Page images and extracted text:
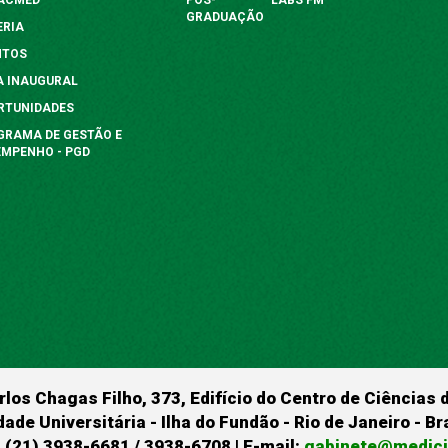
GRADUAÇÃO
ERIA
NTOS
A INAUGURAL
RTUNIDADES
GRAMA DE GESTÃO E
EMPENHO - PGD
rlos Chagas Filho, 373, Edifício do Centro de Ciências 
dade Universitária - Ilha do Fundão - Rio de Janeiro - B
 (21) 3938-6681 / 3938-6708 | E-mail:
gabinete@medicin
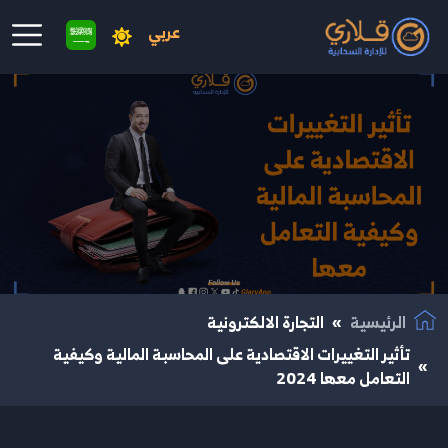
عربي
نتقال إلى المحتوى الرئيسي
الرئيسية
التجارة الالكترونية
تأثير التغييرات الاقتصادية على المحاسبة المالية وكيفية
التعامل معها 2024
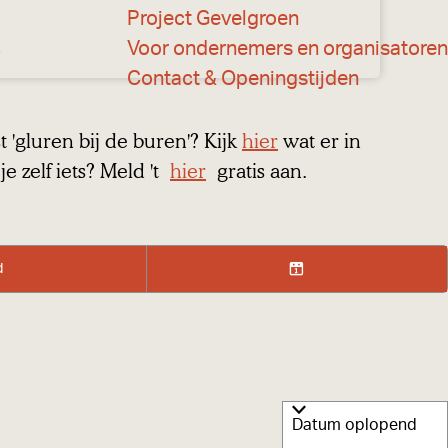
Project Gevelgroen
n
Voor ondernemers en organisatoren
Contact & Openingstijden
 'gluren bij de buren'? Kijk
hier
wat er in
je zelf iets? Meld 't
hier
gratis aan.
d
K
i
e
s
d
a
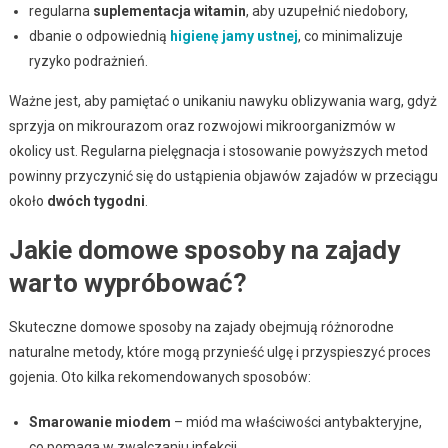
regularna
suplementacja witamin
, aby uzupełnić niedobory,
dbanie o odpowiednią
higienę jamy ustnej
, co minimalizuje
ryzyko podrażnień.
Ważne jest, aby pamiętać o unikaniu nawyku oblizywania warg, gdyż
sprzyja on mikrourazom oraz rozwojowi mikroorganizmów w
okolicy ust. Regularna pielęgnacja i stosowanie powyższych metod
powinny przyczynić się do ustąpienia objawów zajadów w przeciągu
około
dwóch tygodni
.
Jakie domowe sposoby na zajady
warto wypróbować?
Skuteczne domowe sposoby na zajady obejmują różnorodne
naturalne metody, które mogą przynieść ulgę i przyspieszyć proces
gojenia. Oto kilka rekomendowanych sposobów:
Smarowanie miodem
– miód ma właściwości antybakteryjne,
co pomaga w zwalczaniu infekcji.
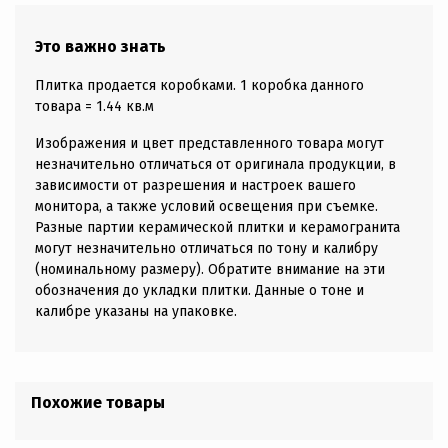
Это важно знать
Плитка продается коробками. 1 коробка данного
товара = 1.44 кв.м
Изображения и цвет представленного товара могут
незначительно отличаться от оригинала продукции, в
зависимости от разрешения и настроек вашего
монитора, а также условий освещения при съемке.
Разные партии керамической плитки и керамогранита
могут незначительно отличаться по тону и калибру
(номинальному размеру). Обратите внимание на эти
обозначения до укладки плитки. Данные о тоне и
калибре указаны на упаковке.
Похожие товары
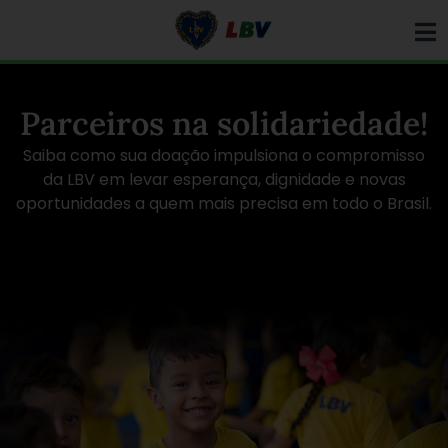
Ir
para
o
conteúdo
Parceiros na solidariedade!
Saiba como sua doação impulsiona o compromisso
da LBV em levar esperança, dignidade e novas
oportunidades a quem mais precisa em todo o Brasil.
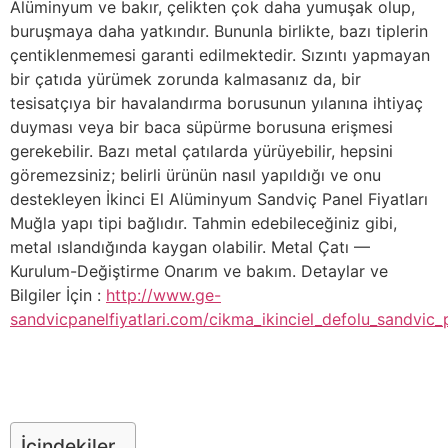
Alüminyum ve bakır, çelikten çok daha yumuşak olup,
buruşmaya daha yatkındır. Bununla birlikte, bazı tiplerin
çentiklenmemesi garanti edilmektedir. Sızıntı yapmayan
bir çatıda yürümek zorunda kalmasanız da, bir
tesisatçıya bir havalandırma borusunun yılanına ihtiyaç
duyması veya bir baca süpürme borusuna erişmesi
gerekebilir. Bazı metal çatılarda yürüyebilir, hepsini
göremezsiniz; belirli ürünün nasıl yapıldığı ve onu
destekleyen İkinci El Alüminyum Sandviç Panel Fiyatları
Muğla yapı tipi bağlıdır. Tahmin edebileceğiniz gibi,
metal ıslandığında kaygan olabilir. Metal Çatı —
Kurulum-Değiştirme Onarım ve bakım. Detaylar ve
Bilgiler İçin :
http://www.ge-
sandvicpanelfiyatlari.com/cikma_ikinciel_defolu_sandvic_p
İçindekiler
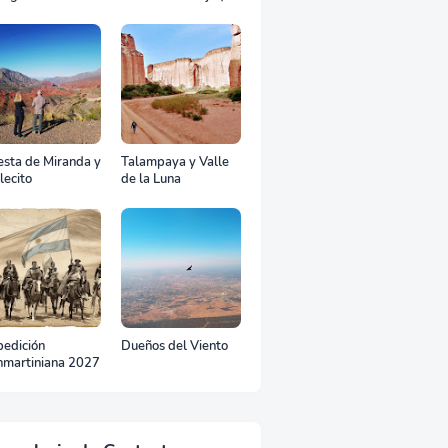
días / 4 noches)
sta de Miranda y
Talampaya y Valle
lecito
de la Luna
pedición
Dueños del Viento
nmartiniana 2027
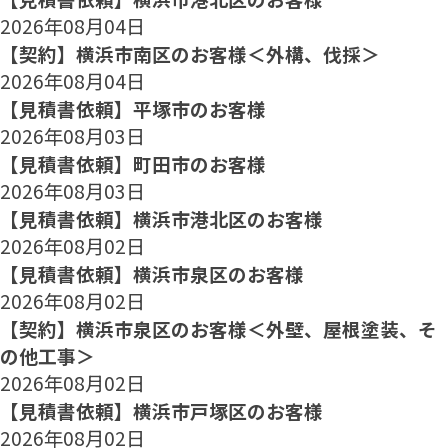
2026年08月04日
【契約】横浜市南区のお客様＜外構、伐採＞
2026年08月04日
【見積書依頼】平塚市のお客様
2026年08月03日
【見積書依頼】町田市のお客様
2026年08月03日
【見積書依頼】横浜市港北区のお客様
2026年08月02日
【見積書依頼】横浜市泉区のお客様
2026年08月02日
【契約】横浜市泉区のお客様＜外壁、屋根塗装、そ
の他工事＞
2026年08月02日
【見積書依頼】横浜市戸塚区のお客様
2026年08月02日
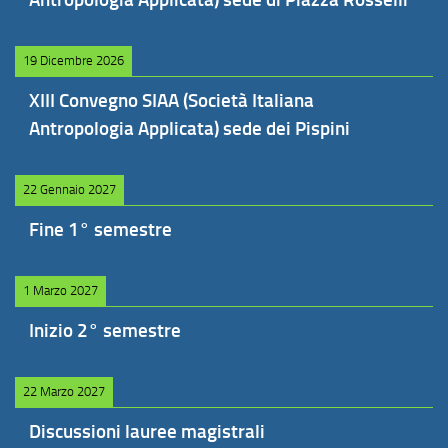
19 Dicembre 2026
XIII Convegno SIAA (Società Italiana
Antropologia Applicata) sede dei Pispini
22 Gennaio 2027
Fine 1° semestre
1 Marzo 2027
Inizio 2° semestre
22 Marzo 2027
Discussioni lauree magistrali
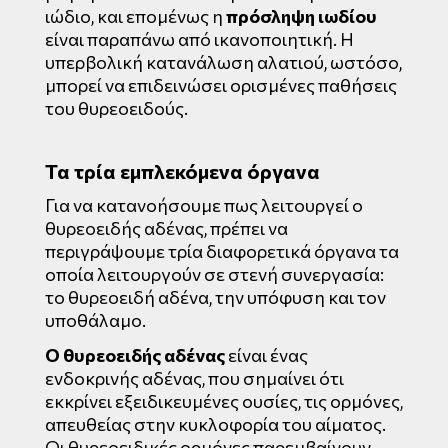
ιώδιο, και επομένως η
πρόσληψη ιωδίου
είναι παραπάνω από ικανοποιητική. Η
υπερβολική κατανάλωση αλατιού, ωστόσο,
μπορεί να επιδεινώσει ορισμένες παθήσεις
του θυρεοειδούς.
Τα τρία εμπλεκόμενα όργανα
Για να κατανοήσουμε πως λειτουργεί ο
θυρεοειδής αδένας, πρέπει να
περιγράψουμε τρία διαφορετικά όργανα τα
οποία λειτουργούν σε στενή συνεργασία:
το θυρεοειδή αδένα, την υπόφυση και τον
υποθάλαμο.
Ο θυρεοειδής
αδένας
είναι ένας
ενδοκρινής αδένας, που σημαίνει ότι
εκκρίνει εξειδικευμένες ουσίες, τις ορμόνες,
απευθείας στην κυκλοφορία του αίματος.
Οι θυρεοειδικές ορμόνες παρεμβαίνουν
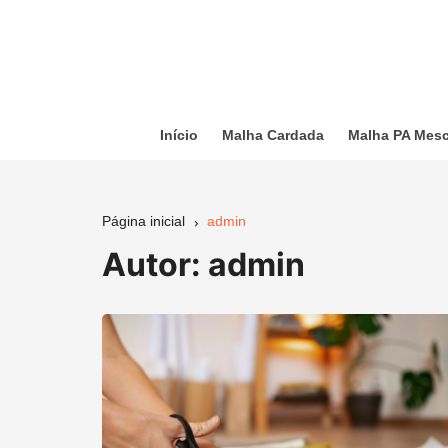
Ir
para
o
conteúdo
Início
Malha Cardada
Malha PA Mes
Página inicial
admin
Autor:
admin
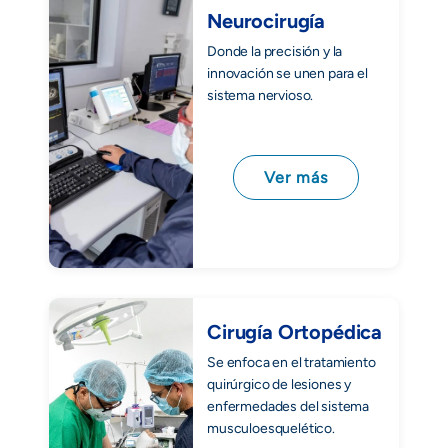
Neurocirugía
Donde la precisión y la
innovación se unen para el
sistema nervioso.
Ver más
Cirugía Ortopédica
Se enfoca en el tratamiento
quirúrgico de lesiones y
enfermedades del sistema
musculoesquelético.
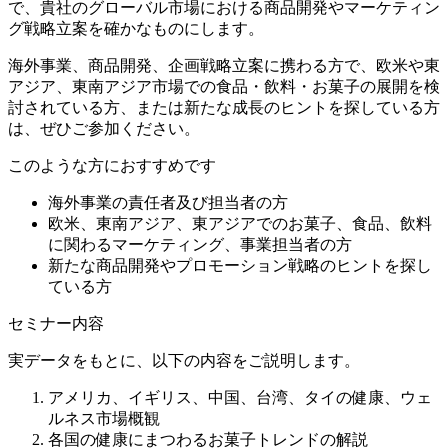
で、貴社のグローバル市場における商品開発やマーケティン
グ戦略立案を確かなものにします。
海外事業、商品開発、企画戦略立案に携わる方で、欧米や東
アジア、東南アジア市場での食品・飲料・お菓子の展開を検
討されている方、または新たな成長のヒントを探している方
は、ぜひご参加ください。
このような方におすすめです
海外事業の責任者及び担当者の方
欧米、東南アジア、東アジアでのお菓子、食品、飲料
に関わるマーケティング、事業担当者の方
新たな商品開発やプロモーション戦略のヒントを探し
ている方
セミナー内容
実データをもとに、以下の内容をご説明します。
アメリカ、イギリス、中国、台湾、タイの健康、ウェ
ルネス市場概観
各国の健康にまつわるお菓子トレンドの解説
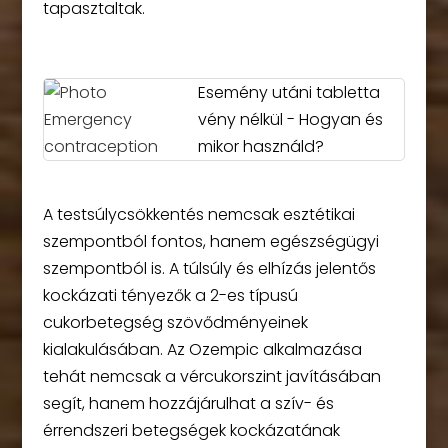
tapasztaltak.
Esemény utáni tabletta
vény nélkül - Hogyan és
mikor használd?
A testsúlycsökkentés nemcsak esztétikai
szempontból fontos, hanem egészségügyi
szempontból is. A túlsúly és elhízás jelentős
kockázati tényezők a 2-es típusú
cukorbetegség szövődményeinek
kialakulásában. Az Ozempic alkalmazása
tehát nemcsak a vércukorszint javításában
segít, hanem hozzájárulhat a szív- és
érrendszeri betegségek kockázatának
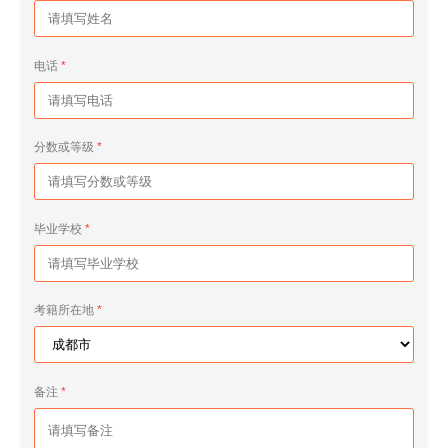
电话
分数或等级
毕业学校
考籍所在地
备注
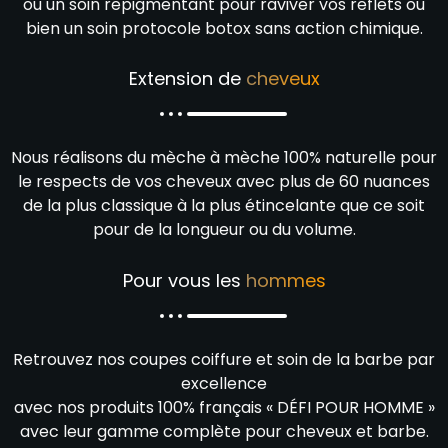
ou un soin repigmentant pour raviver vos reflets ou
bien un soin protocole botox sans action chimique.
Extension de
cheveux
Nous réalisons du mèche à mèche 100% naturelle pour
le respects de vos cheveux avec plus de 60 nuances
de la plus classique à la plus étincelante que ce soit
pour de la longueur ou du volume.
Pour vous les
hommes
Retrouvez nos coupes coiffure et soin de la barbe par
excellence
avec nos produits 100% français « DÉFI POUR HOMME »
avec leur gamme complète pour cheveux et barbe.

▶ [Assigned task] Every record above should reappear exactly, with the pictures gone.

▶ [Solution to this task]
GRADUAÇÃO
ERIA
NTOS
A INAUGURAL
RTUNIDADES
GRAMA DE GESTÃO E
EMPENHO - PGD
rlos Chagas Filho, 373, Edifício do Centro de Ciências 
dade Universitária - Ilha do Fundão - Rio de Janeiro - B
 (21) 3938-6681 / 3938-6708 | E-mail:
gabinete@medicin
عربي
نتقال إلى المحتوى الرئيسي
الرئيسية
التجارة الالكترونية
تأثير التغييرات الاقتصادية على المحاسبة المالية وكيفية
التعامل معها 2024
Project Gevelgroen
n
Voor ondernemers en organisatoren
Contact & Openingstijden
 'gluren bij de buren'? Kijk
hier
wat er in
je zelf iets? Meld 't
hier
gratis aan.
d
K
i
e
s
d
a
regularna
suplementacja witamin
, aby uzupełnić niedobory,
dbanie o odpowiednią
higienę jamy ustnej
, co minimalizuje
ryzyko podrażnień.
Ważne jest, aby pamiętać o unikaniu nawyku oblizywania warg, gdyż
sprzyja on mikrourazom oraz rozwojowi mikroorganizmów w
okolicy ust. Regularna pielęgnacja i stosowanie powyższych metod
powinny przyczynić się do ustąpienia objawów zajadów w przeciągu
około
dwóch tygodni
.
Jakie domowe sposoby na zajady
warto wypróbować?
Skuteczne domowe sposoby na zajady obejmują różnorodne
naturalne metody, które mogą przynieść ulgę i przyspieszyć proces
gojenia. Oto kilka rekomendowanych sposobów:
Smarowanie miodem
– miód ma właściwości antybakteryjne,
co pomaga w zwalczaniu infekcji.
Это важно знать
Плитка продается коробками. 1 коробка данного
товара = 1.44 кв.м
Изображения и цвет представленного товара могут
незначительно отличаться от оригинала продукции, в
зависимости от разрешения и настроек вашего
монитора, а также условий освещения при съемке.
Разные партии керамической плитки и керамогранита
могут незначительно отличаться по тону и калибру
(номинальному размеру). Обратите внимание на эти
обозначения до укладки плитки. Данные о тоне и
калибре указаны на упаковке.
Похожие товары
Ir
para
o
conteúdo
Parceiros na solidariedade!
Saiba como sua doação impulsiona o compromisso
da LBV em levar esperança, dignidade e novas
oportunidades a quem mais precisa em todo o Brasil.
Alüminyum ve bakır, çelikten çok daha yumuşak olup,
buruşmaya daha yatkındır. Bununla birlikte, bazı tiplerin
çentiklenmemesi garanti edilmektedir. Sızıntı yapmayan
bir çatıda yürümek zorunda kalmasanız da, bir
tesisatçıya bir havalandırma borusunun yılanına ihtiyaç
duyması veya bir baca süpürme borusuna erişmesi
gerekebilir. Bazı metal çatılarda yürüyebilir, hepsini
göremezsiniz; belirli ürünün nasıl yapıldığı ve onu
destekleyen İkinci El Alüminyum Sandviç Panel Fiyatları
Muğla yapı tipi bağlıdır. Tahmin edebileceğiniz gibi,
metal ıslandığında kaygan olabilir. Metal Çatı —
Kurulum-Değiştirme Onarım ve bakım. Detaylar ve
Bilgiler İçin :
http://www.ge-
sandvicpanelfiyatlari.com/cikma_ikinciel_defolu_sandvic_p
İçindekiler
días / 4 noches)
sta de Miranda y
Talampaya y Valle
lecito
de la Luna
pedición
Dueños del Viento
nmartiniana 2027
2026年08月04日
【契約】横浜市南区のお客様＜外構、伐採＞
2026年08月04日
【見積書依頼】平塚市のお客様
2026年08月03日
【見積書依頼】町田市のお客様
2026年08月03日
【見積書依頼】横浜市港北区のお客様
2026年08月02日
【見積書依頼】横浜市泉区のお客様
2026年08月02日
【契約】横浜市泉区のお客様＜外壁、屋根塗装、そ
の他工事＞
2026年08月02日
【見積書依頼】横浜市戸塚区のお客様
2026年08月02日
19 Dicembre 2026
XIII Convegno SIAA (Società Italiana
Antropologia Applicata) sede dei Pispini
22 Gennaio 2027
Fine 1° semestre
1 Marzo 2027
Inizio 2° semestre
22 Marzo 2027
Discussioni lauree magistrali
ιώδιο, και επομένως η
πρόσληψη ιωδίου
είναι παραπάνω από ικανοποιητική. Η
υπερβολική κατανάλωση αλατιού, ωστόσο,
μπορεί να επιδεινώσει ορισμένες παθήσεις
του θυρεοειδούς.
Τα τρία εμπλεκόμενα όργανα
Για να κατανοήσουμε πως λειτουργεί ο
θυρεοειδής αδένας, πρέπει να
περιγράψουμε τρία διαφορετικά όργανα τα
οποία λειτουργούν σε στενή συνεργασία:
το θυρεοειδή αδένα, την υπόφυση και τον
υποθάλαμο.
Ο θυρεοειδής
αδένας
είναι ένας
ενδοκρινής αδένας, που σημαίνει ότι
εκκρίνει εξειδικευμένες ουσίες, τις ορμόνες,
απευθείας στην κυκλοφορία του αίματος.
Οι θυρεοειδικές ορμόνες παρεμβαίνουν
Ir
para
o
conteúdo
Início
Malha Cardada
Malha PA Mes
Página inicial
admin
Autor:
admin
Neurocirugía
Donde la precisión y la
innovación se unen para el
sistema nervioso.
Ver más
Cirugía Ortopédica
Se enfoca en el tratamiento
quirúrgico de lesiones y
enfermedades del sistema
musculoesquelético.
で、貴社のグローバル市場における商品開発やマーケティン
グ戦略立案を確かなものにします。
海外事業、商品開発、企画戦略立案に携わる方で、欧米や東
アジア、東南アジア市場での食品・飲料・お菓子の展開を検
討されている方、または新たな成長のヒントを探している方
は、ぜひご参加ください。
このような方におすすめです
海外事業の責任者及び担当者の方
欧米、東南アジア、東アジアでのお菓子、食品、飲料
に関わるマーケティング、事業担当者の方
新たな商品開発やプロモーション戦略のヒントを探し
ている方
セミナー内容
実データをもとに、以下の内容をご説明します。
アメリカ、イギリス、中国、台湾、タイの健康、ウェ
ルネス市場概観
各国の健康にまつわるお菓子トレンドの解説
tapasztaltak.
Esemény utáni tabletta
vény nélkül - Hogyan és
mikor használd?
A testsúlycsökkentés nemcsak esztétikai
szempontból fontos, hanem egészségügyi
szempontból is. A túlsúly és elhízás jelentős
kockázati tényezők a 2-es típusú
cukorbetegség szövődményeinek
kialakulásában. Az Ozempic alkalmazása
tehát nemcsak a vércukorszint javításában
segít, hanem hozzájárulhat a szív- és
érrendszeri betegségek kockázatának
电话
分数或等级
毕业学校
考籍所在地
备注
ou un soin repigmentant pour raviver vos reflets ou
bien un soin protocole botox sans action chimique.
Extension de
cheveux
Nous réalisons du mèche à mèche 100% naturelle pour
le respects de vos cheveux avec plus de 60 nuances
de la plus classique à la plus étincelante que ce soit
pour de la longueur ou du volume.
Pour vous les
hommes
Retrouvez nos coupes coiffure et soin de la barbe par
excellence
avec nos produits 100% français « DÉFI POUR HOMME »
avec leur gamme complète pour cheveux et barbe.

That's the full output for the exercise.